Now that we're in those middlin' years, the hardest thing is to not do ourselves in with desserts and fried chicken. We're creaking and whining about this and that ailment already. We still fuss too much and have to make up again. This week I've been confessing to the Lord and to Ken that I take him for granted way too often. I got a good one, one of the few. I know that, because he loves me anyway. 

Monday, June 3, 2019

Aunt Bling Bling

I'm staring at my twinkly, gorgeous bracelets here tonight. I shamelessly bought them a few years ago, overpriced, when my daughter-in-love flashed a picture of them to me. She knew I couldn't resist.

 I have a problem. I love jewelry. I justify this obsession with the fact that nothing I own is actually valuable, except my wedding ring. It started long ago, when I realized that less is definitely not more and that wearing only small pieces of jewelry was a perfect waste of a life. So I had a second perforation punched up past my regular hole and moved my little earrings up that away. That's nothing these days, with people putting orifices all up in their ears, noses, belly buttons and who knows where. But my sister thought I'd gone wild. She actually said that. I told her it was a good thing I was saved because who knows what else I'd do, given such crazy inclinations. I had entirely too many earrings to only wear one pair at a time.

My compulsion started with a small jewelry box, then spread to a drawer. Then four drawers. I finally caved and started hanging necklaces on a large shoe rack on my door. So I not only have a chest dedicated to this, I have a closet. Anyone who loves me knows what I really want. And you better go big or go home. Any trip that I take with my husband requires at least one shopping jaunt. If the jewelry selection is sub-par, you can forget a return trip. St. Simons Island is the bomb. They have silver by the bucketload there.

My maternal grandmother had this disease too. She used to let me sift through her costume jewelry and try everything on. She had a huge double chest of drawers solely dedicated to it. Then a walk-in closet for her shoes and another for her formals. That was just the guest room. We were not allowed into the inner sanctum of the master bedroom. There's no telling what magic was in there. I can still smell her Tigress perfume and see her green cat eyes with the brown specks in them. She loved Hawaii. One time, I asked her, "Hasn't Hawaii become really commercialized now, though?" She said, "Yes! That's why I love it!" She'd go, and come back toting another trunkload of jewelry. She was otherworldly to me and I miss her a sight.
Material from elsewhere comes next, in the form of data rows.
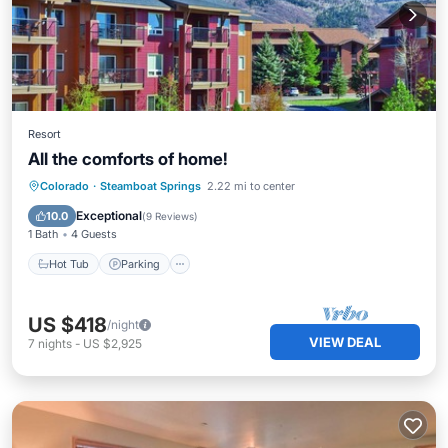
Resort
All the comforts of home!
Colorado
·
Steamboat Springs
2.22 mi to center
Hot Tub
Parking
Pool
Spa
Exceptional
10.0
(
9 Reviews
)
1 Bath
4 Guests
Hot Tub
Parking
US $418
/night
VIEW DEAL
7
nights
-
US $2,925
Now I have four granddaughters of my own. Sometimes they ask to put on a necklace or put my silly eyeglasses on. My 28-year-old daughter and I share different pieces. When my sister has a special event, I drag her to the mall and we pick out a dress and matching jewelry. I actually avoid Merle Norman because there's a siren named Brighton in there that hypnotizes and robs me blind every time. All the accouterments are superfluous -- the makeup, jewelry, hair, pretty clothes -- they are decorations that are not even skin deep. What's inside and in the heart are what really matter. But like Dolly Parton says, "Any old barn can use a new coat of paint." And girl, it's just plain fun to be a woman.